The Loop Threw Me For A Loop

Don’t let the cover throw you. The Loop is a must read, if you don’t mind philosophical circles.

A Word About The 3 Day Novel Contest

Author Dan Sanders wrote his first novel, “The Loop,” through the 3 Day Novel Writing Contest. It was his first time entering, and he won the top prize — publication by Canada’s Anvil Press. 

Sanders and I met online via Twitter. I have entered the 3DN four times and was lucky enough to get shortlisted for the publication prize once. Sanders won it on his first attempt!

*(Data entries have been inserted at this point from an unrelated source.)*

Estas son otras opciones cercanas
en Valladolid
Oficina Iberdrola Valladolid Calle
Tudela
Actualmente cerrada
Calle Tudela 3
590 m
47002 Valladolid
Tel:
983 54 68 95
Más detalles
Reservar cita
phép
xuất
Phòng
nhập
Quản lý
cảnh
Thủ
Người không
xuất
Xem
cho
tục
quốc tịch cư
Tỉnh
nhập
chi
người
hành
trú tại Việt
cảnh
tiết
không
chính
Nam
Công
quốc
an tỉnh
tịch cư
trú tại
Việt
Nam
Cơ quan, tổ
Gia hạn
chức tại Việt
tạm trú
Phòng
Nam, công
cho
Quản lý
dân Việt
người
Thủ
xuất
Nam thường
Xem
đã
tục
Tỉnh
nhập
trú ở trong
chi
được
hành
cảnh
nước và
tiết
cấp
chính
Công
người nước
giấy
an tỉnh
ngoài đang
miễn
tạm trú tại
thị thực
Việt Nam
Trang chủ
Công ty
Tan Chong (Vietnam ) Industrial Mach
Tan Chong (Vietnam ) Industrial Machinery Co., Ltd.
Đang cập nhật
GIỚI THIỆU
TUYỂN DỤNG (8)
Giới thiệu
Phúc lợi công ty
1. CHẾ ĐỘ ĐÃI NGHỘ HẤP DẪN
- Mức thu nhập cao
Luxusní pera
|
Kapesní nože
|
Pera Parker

Over the years, I have found a kinship with other 3DN contestants as we post updates on our progress throughout the contests, encouraging each other, and congratulating those who make the long lists. When I saw Sanders won the 2018 3DN, I congratulated him and asked if he’d be willing to participate in a written interview process I was conducting in preparation for my “How To Write A Novel In 3 Days” research project. He agreed. 

Sanders used the contest to explore a vision he had while working one day. It was such a captivating vision, he paused in his work to write a 600 word “flash fiction” snippet —  to memorialize the mental picture of one man walking down a hill, the wrong way, against a line of multitudes walking up the hill.

The 3DN contest is a decades old annual event that begins at midnight Friday of Labor Day weekend and ends on midnight Monday. For three days, contestants do nothing but write, eat and sleep, having cleared their calendars of everything else. At the end of three days, they upload their “three day novels” to the contest platform and wait for the contest judges to announce the winners several months later. Sanders planned to write his novel in a motel on the way to a family gathering. He didn’t like the motel, and ended up sacrificing seven hours of driving time to change locations: from dingy motel to beach side house, where he finished his novel.

The Story Synopsis

“Alan is unsure if he is dead or dreaming, he only knows that he is stuck in a loop. He finds himself being forced to walk along a straight path through an upending pine forest where any deviation from the path causes him to black out and begin again. Dipping in and out of an endless purgatorial walk, Alan relives key moments in his life where he missed the opportunity to learn, escape, and change: The death of his mother, an abusive relationship with his father, and the opportunity to connect with his only friend, a neighbour he never speaks to named Edgar.” (From the book jacket synopsis.)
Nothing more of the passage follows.